Слово «Mellifica» принадлежит к классификации Линнея. Нельзя сказать, что оно было одним из наиболее удачных, ибо все Apidae, кроме некоторых паразитарных видов, медоносны. Скополи употребляет выражение «Cerifica», Реомюр — «Domestica», Жоффруа — «Gregaria». Итальянская пчела«Apis Ligustica» является всего лишь разновидностью «Mellifica».
IV
Прежде всего укажем на самое важное и самое радикальное изменение, которое стоило бы людям прямо-таки неимоверных трудов, — это внешняя защита общества. Пчелы не живут уже, как мы, в городах, находящихся под открытым небом и подвергающихся всем случайностям погоды. Их города защищены со всех сторон непроницаемым покровом. Однако ж в естественном состоянии, под прекрасным небом их далекой родины было иначе; следовательно, если бы пчелы слушались только своего инстинкта, они и теперь строили бы свои соты под открытым небом. В Индии Apis Dorsata не ищет настойчиво дуплистых деревьев и пещер в скалах для своих гнезд; рой ютится в пазу ветвей; сот удлиняется; царица кладет яйца; запасы пищи увеличиваются, — все это происходит беспрепятственно, не имея иной защиты от непогоды, кроме тел самих пчел. Не раз наблюдались случаи, когда наша северная пчела, введенная в заблуждение слишком теплым летом и руководимая только инстинктом, тоже начинала строить свои соты на просторе под сенью какого-нибудь куста [15] .
15
Это явление часто наблюдалось среди вторичных и третичных роев, менее опытных и менее осторожных, чем перваки. Во главе такого роя, состоящего в основном из очень молодых пчел, у которых врожденный инстинкт, ввиду их незнакомства с капризами нашего сурового северного климата, играет главную роль, — стоит легкомысленная царица-дева. Впрочем, ни один из этих роев не может устоять против осенней непогоды, и они, в свою очередь, становятся жертвами медленных и мрачных экспериментов природы.

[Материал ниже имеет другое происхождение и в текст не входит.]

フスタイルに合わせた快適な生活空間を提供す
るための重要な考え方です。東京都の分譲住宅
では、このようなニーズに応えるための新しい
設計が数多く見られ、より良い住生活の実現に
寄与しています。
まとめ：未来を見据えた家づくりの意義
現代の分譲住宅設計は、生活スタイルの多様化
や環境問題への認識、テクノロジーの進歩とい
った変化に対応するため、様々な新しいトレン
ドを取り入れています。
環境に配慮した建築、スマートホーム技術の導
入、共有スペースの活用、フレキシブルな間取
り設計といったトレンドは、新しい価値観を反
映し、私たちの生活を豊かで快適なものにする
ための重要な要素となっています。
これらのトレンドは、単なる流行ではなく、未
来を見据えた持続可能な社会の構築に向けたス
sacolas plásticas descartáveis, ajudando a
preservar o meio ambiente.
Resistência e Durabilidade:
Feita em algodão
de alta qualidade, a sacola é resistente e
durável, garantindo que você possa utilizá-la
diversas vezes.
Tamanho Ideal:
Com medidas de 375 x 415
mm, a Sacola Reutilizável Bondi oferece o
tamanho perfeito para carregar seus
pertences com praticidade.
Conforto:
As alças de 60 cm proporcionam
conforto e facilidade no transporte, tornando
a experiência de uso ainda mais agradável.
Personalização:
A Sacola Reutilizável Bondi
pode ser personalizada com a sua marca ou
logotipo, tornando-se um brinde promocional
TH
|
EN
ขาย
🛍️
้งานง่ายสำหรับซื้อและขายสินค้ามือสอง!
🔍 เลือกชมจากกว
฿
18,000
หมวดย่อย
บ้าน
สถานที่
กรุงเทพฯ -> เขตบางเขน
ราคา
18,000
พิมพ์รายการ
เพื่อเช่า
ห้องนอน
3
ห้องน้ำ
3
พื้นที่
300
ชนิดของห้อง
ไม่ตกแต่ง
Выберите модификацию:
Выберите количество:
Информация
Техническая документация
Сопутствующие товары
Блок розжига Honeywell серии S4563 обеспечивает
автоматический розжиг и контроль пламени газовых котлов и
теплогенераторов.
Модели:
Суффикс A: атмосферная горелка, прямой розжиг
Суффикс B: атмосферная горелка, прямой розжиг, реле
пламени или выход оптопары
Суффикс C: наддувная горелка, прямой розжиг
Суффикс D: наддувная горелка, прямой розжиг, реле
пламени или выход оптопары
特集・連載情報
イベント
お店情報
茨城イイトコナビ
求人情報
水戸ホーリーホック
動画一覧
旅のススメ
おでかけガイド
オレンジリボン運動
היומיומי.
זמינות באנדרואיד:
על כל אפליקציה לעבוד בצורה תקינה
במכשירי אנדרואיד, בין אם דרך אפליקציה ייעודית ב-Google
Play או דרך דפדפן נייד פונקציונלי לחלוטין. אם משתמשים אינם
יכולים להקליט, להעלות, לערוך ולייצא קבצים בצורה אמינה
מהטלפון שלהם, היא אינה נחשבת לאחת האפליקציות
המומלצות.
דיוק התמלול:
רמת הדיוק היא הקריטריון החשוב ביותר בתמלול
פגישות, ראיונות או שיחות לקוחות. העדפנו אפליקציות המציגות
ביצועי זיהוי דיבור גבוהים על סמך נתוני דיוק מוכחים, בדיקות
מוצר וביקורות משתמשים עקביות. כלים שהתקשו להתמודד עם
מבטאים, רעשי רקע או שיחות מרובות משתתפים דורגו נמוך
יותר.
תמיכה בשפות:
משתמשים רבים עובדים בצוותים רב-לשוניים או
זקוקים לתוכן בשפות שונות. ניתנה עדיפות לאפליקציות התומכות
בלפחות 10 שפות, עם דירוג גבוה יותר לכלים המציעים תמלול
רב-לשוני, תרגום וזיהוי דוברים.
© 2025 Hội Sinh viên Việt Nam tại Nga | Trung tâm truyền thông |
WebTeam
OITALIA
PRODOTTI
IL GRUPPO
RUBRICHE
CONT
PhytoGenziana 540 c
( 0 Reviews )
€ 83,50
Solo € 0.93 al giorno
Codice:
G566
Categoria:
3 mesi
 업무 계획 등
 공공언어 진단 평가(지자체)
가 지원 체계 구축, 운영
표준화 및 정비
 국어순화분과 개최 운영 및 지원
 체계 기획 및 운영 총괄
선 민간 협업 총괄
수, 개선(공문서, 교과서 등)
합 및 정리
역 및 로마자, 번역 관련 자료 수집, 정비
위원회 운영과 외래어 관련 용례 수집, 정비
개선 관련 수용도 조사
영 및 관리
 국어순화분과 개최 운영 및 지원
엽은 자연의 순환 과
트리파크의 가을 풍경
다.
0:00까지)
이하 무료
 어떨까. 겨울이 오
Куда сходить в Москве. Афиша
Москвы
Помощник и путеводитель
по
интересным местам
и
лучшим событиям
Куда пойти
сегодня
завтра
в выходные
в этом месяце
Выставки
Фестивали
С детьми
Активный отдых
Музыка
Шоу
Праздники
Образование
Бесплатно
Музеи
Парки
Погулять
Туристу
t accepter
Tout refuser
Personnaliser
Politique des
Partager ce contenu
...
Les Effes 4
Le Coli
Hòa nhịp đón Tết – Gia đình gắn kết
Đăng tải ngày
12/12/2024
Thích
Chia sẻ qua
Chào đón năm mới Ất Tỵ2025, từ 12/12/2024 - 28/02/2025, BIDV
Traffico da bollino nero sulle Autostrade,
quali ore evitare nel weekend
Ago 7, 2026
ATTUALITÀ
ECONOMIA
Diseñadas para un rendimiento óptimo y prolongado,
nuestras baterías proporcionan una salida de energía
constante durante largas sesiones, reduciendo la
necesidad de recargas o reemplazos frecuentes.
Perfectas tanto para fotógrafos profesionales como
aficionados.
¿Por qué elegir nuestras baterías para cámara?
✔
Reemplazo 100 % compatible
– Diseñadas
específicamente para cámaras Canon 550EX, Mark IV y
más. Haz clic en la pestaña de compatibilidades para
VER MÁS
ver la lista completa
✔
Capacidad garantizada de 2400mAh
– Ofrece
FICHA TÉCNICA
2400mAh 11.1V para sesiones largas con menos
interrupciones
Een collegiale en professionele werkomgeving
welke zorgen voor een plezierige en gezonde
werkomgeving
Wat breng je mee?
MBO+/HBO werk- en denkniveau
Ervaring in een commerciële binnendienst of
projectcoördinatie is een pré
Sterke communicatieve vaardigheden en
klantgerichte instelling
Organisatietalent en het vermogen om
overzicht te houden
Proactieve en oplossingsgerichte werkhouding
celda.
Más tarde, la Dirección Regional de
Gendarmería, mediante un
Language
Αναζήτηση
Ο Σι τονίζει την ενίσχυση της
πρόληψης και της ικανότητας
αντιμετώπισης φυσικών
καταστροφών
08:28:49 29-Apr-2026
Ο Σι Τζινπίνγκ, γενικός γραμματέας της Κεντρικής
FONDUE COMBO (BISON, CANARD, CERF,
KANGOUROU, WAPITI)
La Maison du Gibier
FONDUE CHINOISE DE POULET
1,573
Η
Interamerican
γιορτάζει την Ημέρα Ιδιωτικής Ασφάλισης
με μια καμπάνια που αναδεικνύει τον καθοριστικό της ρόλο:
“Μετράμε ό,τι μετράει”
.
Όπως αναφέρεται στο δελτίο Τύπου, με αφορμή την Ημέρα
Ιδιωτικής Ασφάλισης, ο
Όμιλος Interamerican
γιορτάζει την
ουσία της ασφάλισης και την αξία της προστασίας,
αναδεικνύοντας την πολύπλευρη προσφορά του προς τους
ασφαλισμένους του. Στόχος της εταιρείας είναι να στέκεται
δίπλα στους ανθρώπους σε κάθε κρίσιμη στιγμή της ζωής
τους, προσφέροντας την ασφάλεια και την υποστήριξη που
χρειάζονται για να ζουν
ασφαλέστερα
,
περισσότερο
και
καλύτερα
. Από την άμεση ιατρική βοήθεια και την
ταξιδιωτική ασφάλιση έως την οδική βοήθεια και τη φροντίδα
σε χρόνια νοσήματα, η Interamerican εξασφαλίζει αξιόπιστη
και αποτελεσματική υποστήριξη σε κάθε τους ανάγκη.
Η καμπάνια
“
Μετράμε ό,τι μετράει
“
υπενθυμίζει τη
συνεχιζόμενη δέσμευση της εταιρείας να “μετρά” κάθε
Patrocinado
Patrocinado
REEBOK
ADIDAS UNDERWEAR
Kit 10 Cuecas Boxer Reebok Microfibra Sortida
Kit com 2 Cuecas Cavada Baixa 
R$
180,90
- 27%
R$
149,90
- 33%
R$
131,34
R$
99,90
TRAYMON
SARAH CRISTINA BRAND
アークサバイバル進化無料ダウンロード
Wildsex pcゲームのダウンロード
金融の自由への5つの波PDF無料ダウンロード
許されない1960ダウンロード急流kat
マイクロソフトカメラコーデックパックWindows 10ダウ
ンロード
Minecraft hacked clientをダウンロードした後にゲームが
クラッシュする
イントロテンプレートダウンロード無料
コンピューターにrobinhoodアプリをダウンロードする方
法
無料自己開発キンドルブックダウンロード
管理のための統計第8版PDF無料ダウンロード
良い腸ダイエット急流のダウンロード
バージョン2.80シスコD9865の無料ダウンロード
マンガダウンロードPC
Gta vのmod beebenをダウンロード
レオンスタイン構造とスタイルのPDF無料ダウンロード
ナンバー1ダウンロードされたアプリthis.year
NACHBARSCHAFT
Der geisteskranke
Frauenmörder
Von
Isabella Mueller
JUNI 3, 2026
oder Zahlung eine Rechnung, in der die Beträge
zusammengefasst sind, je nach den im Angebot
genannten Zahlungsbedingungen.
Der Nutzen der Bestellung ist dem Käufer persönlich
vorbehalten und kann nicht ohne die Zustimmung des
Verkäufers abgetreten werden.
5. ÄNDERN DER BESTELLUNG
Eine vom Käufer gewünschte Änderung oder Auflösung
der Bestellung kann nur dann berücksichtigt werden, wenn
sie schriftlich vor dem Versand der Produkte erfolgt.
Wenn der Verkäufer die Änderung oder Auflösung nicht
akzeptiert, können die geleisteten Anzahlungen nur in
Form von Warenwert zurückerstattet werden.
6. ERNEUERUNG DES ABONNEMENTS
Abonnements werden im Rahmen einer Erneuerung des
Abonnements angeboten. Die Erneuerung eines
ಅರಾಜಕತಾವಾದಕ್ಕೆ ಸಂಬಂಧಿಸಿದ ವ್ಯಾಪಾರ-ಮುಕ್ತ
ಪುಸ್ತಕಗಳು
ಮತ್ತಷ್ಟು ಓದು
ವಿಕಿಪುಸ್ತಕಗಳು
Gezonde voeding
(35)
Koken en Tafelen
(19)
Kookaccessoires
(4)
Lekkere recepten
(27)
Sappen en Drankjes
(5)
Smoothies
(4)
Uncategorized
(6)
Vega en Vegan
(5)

Эта, по-видимому, врожденная привычка жить на просторе влечет за собою гибельные последствия для пчел даже в Индии.
Масса сил отвлекается от работы исключительно на поддержание необходимой температуры вокруг пчел, занятых восковыми постройками и выведением потомства; в результате Apis Dorsata никогда не успевает построить больше одного сота, тогда как малейшая защита дает ей возможность построить их четыре-пять и более, и этим самым увеличивает как количество населения колонии, так и его благосостояние. И действительно, мы видим, что теперь все виды пчел, — как холодных, так и умеренных поясов — почти полностью оставили эту привычку. Очевидно, закон естественного отбора санкционировал сознательную инициативу пчелы, сохраняя от суровой зимы лишь самые сильные и благоустроенные ульи; то, что было раньше явлением, идущим вразрез с инстинктом, делалось мало-помалу инстинктивной привычкой. Отказываясь от лучезарного и радостного солнечного света, ради темноты дупла и пещеры, пчелы, безусловно, следовали внушениям разумной, основанной на наблюдениях, опытах и рассуждениях мысли. В целом можно сказать, что использование закрытых помещений пчелами было для них не менее важным изобретением, чем изобретение огня для человеческого рода.